Pour la plupart demandeuse d'asile, ces familles devraient être prises en charge par l'OFII, au sein de Centres d'accueil de demandeurs d'asile (CADA). À savoir que les femmes seules avec des enfants de moins de trois ans sont, elles, sous la responsabilité de la Métropole, selon l'article L222-5 du code de l'action sociale et des familles. En ce qui concerne l'hébergement d'urgence, via les appels au 115, c'est la préfecture qui est compétente. Mais un autre acteur est venu se glisser dans cet enchevêtrement : la Ville de Lyon. Qui a décidé de faire un geste pour ces familles, bien que cela ne relève pas de sa compétence.

Sandrine Runel, adjointe à l'inclusion et aux solidarités de la Ville de Lyon, a rencontré plusieurs des écoles mobilisées. La mairie travaille à mettre à disposition des logements issus du patrimoine municipal d'ici mi-novembre. "Une quinzaine de logements peuvent être mis à disposition. On le fait parce que c'est insupportable de laisser des gamins dormir dehors", soutient l'élue. Elle explique que la mairie travaille en lien avec la préfecture sur un "plan zéro enfants à la rue" pour mêler prêt de logements et suivi des familles.

Une tiny house, qui accueille des femmes demandeuses d'asile et leurs enfants de moins de trois ans. (Twitter d'Agnès Thouvenot, première adjointe au maire de Villeurbanne)

Jamais sans toit a répertorié 17 enfants de moins de 3 ans à la rue sur le territoire de la métropole. Mercredi 27 octobre le collectif a eu un rendez-vous avec Renaud Payre, vice-président en charge du logement à la Métropole de Lyon. "C'est un vrai problème, affirme d'emblée l'élu écologiste. C'est pour cela qu'on a reçu Jamais sans toit et qu'on va regarder ces situations dans le détail". Pour lui, cependant, les dossiers présentés étaient des familles en couple avec des enfants de moins de 3 ans. Ce qui ne relève pas de la compétence de la Métropole mais de l'État.
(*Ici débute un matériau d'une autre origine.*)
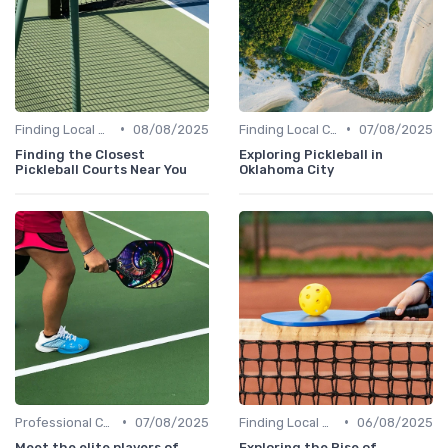
•
•
Finding Local Clubs
08/08/2025
Finding Local Clubs
07/08/2025
Finding the Closest
Exploring Pickleball in
Pickleball Courts Near You
Oklahoma City
•
•
Professional Coaches and Clinics
07/08/2025
Finding Local Clubs
06/08/2025
Meet the elite players of
Exploring the Rise of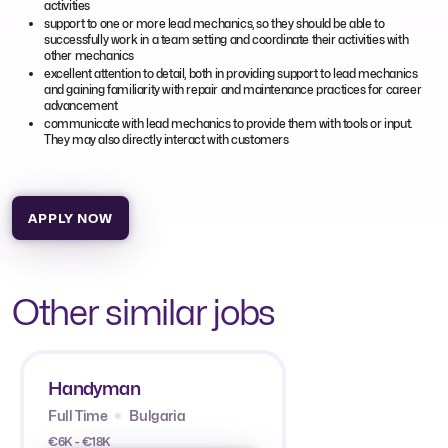
activities
support to one or more lead mechanics, so they should be able to
successfully work in a team setting and coordinate their activities with
other mechanics
excellent attention to detail, both in providing support to lead mechanics
and gaining familiarity with repair and maintenance practices for career
advancement
communicate with lead mechanics to provide them with tools or input.
They may also directly interact with customers
APPLY NOW
Other similar jobs
Handyman
Full Time
Bulgaria
€6K - €18K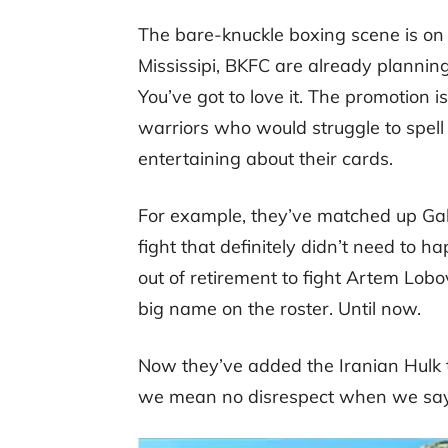
The bare-knuckle boxing scene is on t
Mississipi, BKFC are already planning
You’ve got to love it. The promotion 
warriors who would struggle to spell 
entertaining about their cards.
For example, they’ve matched up Gabr
fight that definitely didn’t need to 
out of retirement to fight Artem Lob
big name on the roster. Until now.
Now they’ve added the Iranian Hulk to 
we mean no disrespect when we say t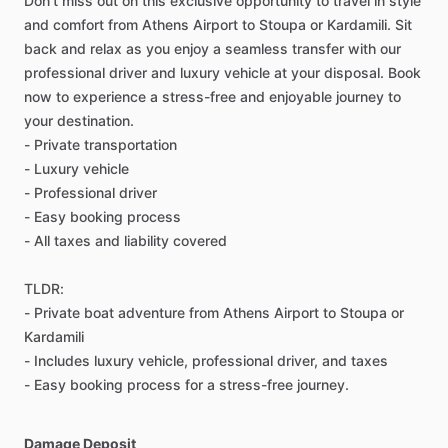
Don't miss out on this exclusive opportunity to travel in style
and comfort from Athens Airport to Stoupa or Kardamili. Sit
back and relax as you enjoy a seamless transfer with our
professional driver and luxury vehicle at your disposal. Book
now to experience a stress-free and enjoyable journey to
your destination.
- Private transportation
- Luxury vehicle
- Professional driver
- Easy booking process
- All taxes and liability covered
TLDR:
- Private boat adventure from Athens Airport to Stoupa or
Kardamili
- Includes luxury vehicle, professional driver, and taxes
- Easy booking process for a stress-free journey.
Damage Deposit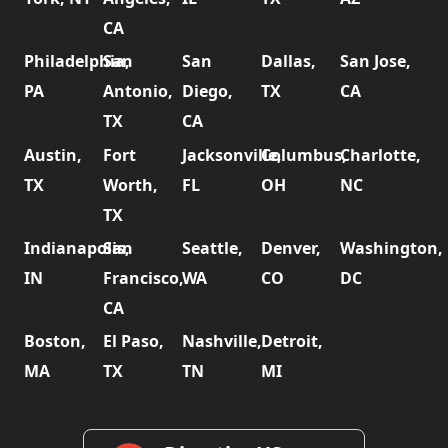
CA
Philadelphia,
San
San
Dallas,
San Jose,
PA
Antonio,
Diego,
TX
CA
TX
CA
Austin,
Fort
Jacksonville,
Columbus,
Charlotte,
TX
Worth,
FL
OH
NC
TX
Indianapolis,
San
Seattle,
Denver,
Washington,
IN
Francisco,
WA
CO
DC
CA
Boston,
El Paso,
Nashville,
Detroit,
MA
TX
TN
MI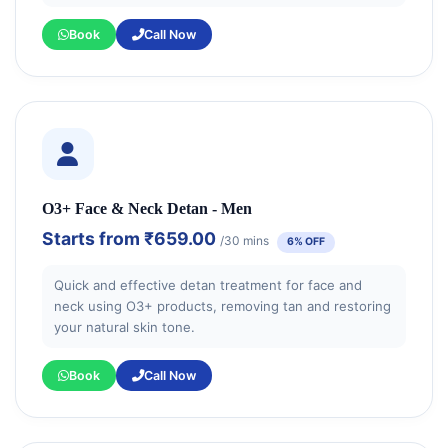
Book
Call Now
O3+ Face & Neck Detan - Men
Starts from
₹659.00
/30 mins
6% OFF
Quick and effective detan treatment for face and
neck using O3+ products, removing tan and restoring
your natural skin tone.
Book
Call Now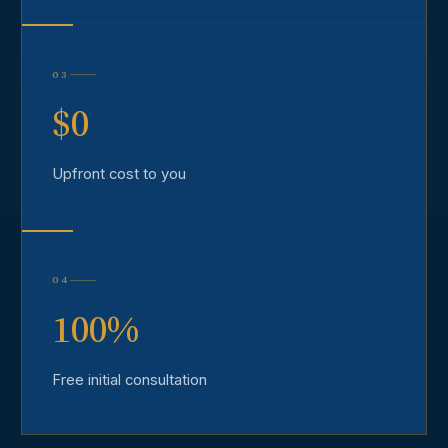
03
$0
Upfront cost to you
04
100%
Free initial consultation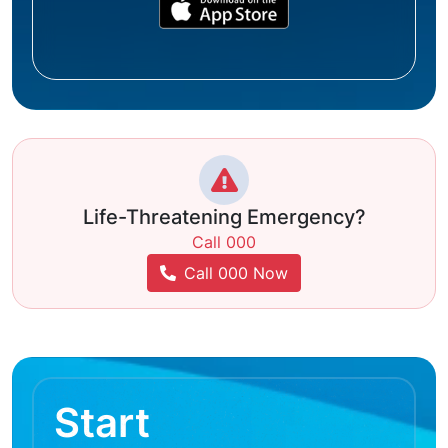
Life-Threatening Emergency?
Call 000
Call 000 Now
Start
"Nous avons l'Amazone et la Base, deux lieux d'hébergement qui accueillent des femmes isolées avec leurs enfants de moins de trois ans. Ils sont actuellement pleins. Nous allons bientôt voter une subvention pour développer la Base", annonce Renaud Payre, qui explique que l'Amazone aussi sera agrandie.
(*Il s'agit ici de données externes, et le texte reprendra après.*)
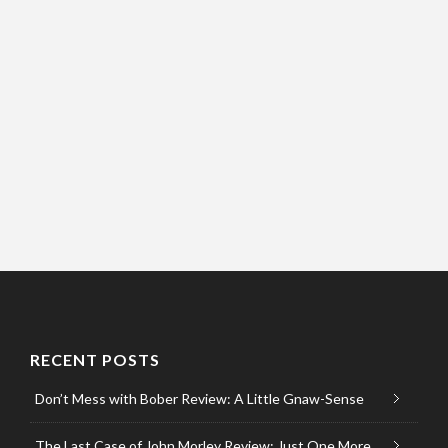
RECENT POSTS
Don’t Mess with Bober Review: A Little Gnaw-Sense
The Last Case of John Morley Review: Just One More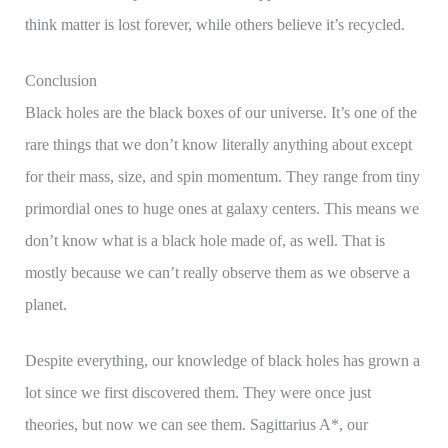
think matter is lost forever, while others believe it’s recycled.
Conclusion
Black holes are the black boxes of our universe. It’s one of the
rare things that we don’t know literally anything about except
for their mass, size, and spin momentum. They range from tiny
primordial ones to huge ones at galaxy centers. This means we
don’t know what is a black hole made of, as well. That is
mostly because we can’t really observe them as we observe a
planet.
Despite everything, our knowledge of black holes has grown a
lot since we first discovered them. They were once just
theories, but now we can see them. Sagittarius A*, our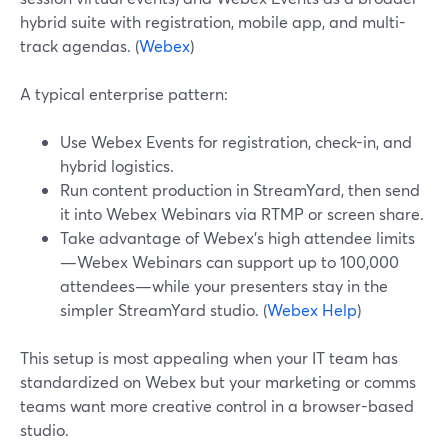
hybrid suite with registration, mobile app, and multi-
track agendas. (
Webex
)
A typical enterprise pattern:
Use Webex Events for registration, check-in, and
hybrid logistics.
Run content production in StreamYard, then send
it into Webex Webinars via RTMP or screen share.
Take advantage of Webex’s high attendee limits
—Webex Webinars can support up to 100,000
attendees—while your presenters stay in the
simpler StreamYard studio. (
Webex Help
)
This setup is most appealing when your IT team has
standardized on Webex but your marketing or comms
teams want more creative control in a browser-based
studio.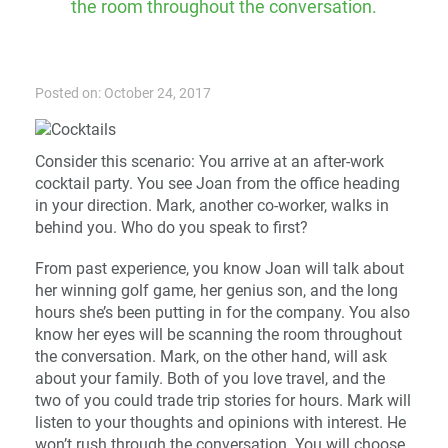
the room throughout the conversation.
Posted on: October 24, 2017
Consider this scenario: You arrive at an after-work
cocktail party. You see Joan from the office heading
in your direction. Mark, another co-worker, walks in
behind you. Who do you speak to first?
From past experience, you know Joan will talk about
her winning golf game, her genius son, and the long
hours she’s been putting in for the company. You also
know her eyes will be scanning the room throughout
the conversation. Mark, on the other hand, will ask
about your family. Both of you love travel, and the
two of you could trade trip stories for hours. Mark will
listen to your thoughts and opinions with interest. He
won’t rush through the conversation. You will choose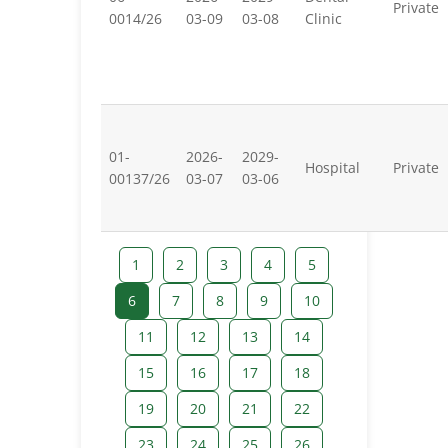
Private
0014/26
03-09
03-08
Clinic
01-
2026-
2029-
Hospital
Private
00137/26
03-07
03-06
1
2
3
4
5
6
7
8
9
10
11
12
13
14
15
16
17
18
19
20
21
22
23
24
25
26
Pour l'élu, si ce n'est pas suffisant, la Métropole s'engage déjà beaucoup. "On ne peut pas aller au-delà de nos compétences. L'État doit prendre ses responsabilités", appelle Renaud Payre. Contactée, la préfecture n'a pour l'heure pas répondu à nos questions. Métropole, mairie, préfecture, OFII, éducation nationale... difficile de savoir dans quel camp est la balle.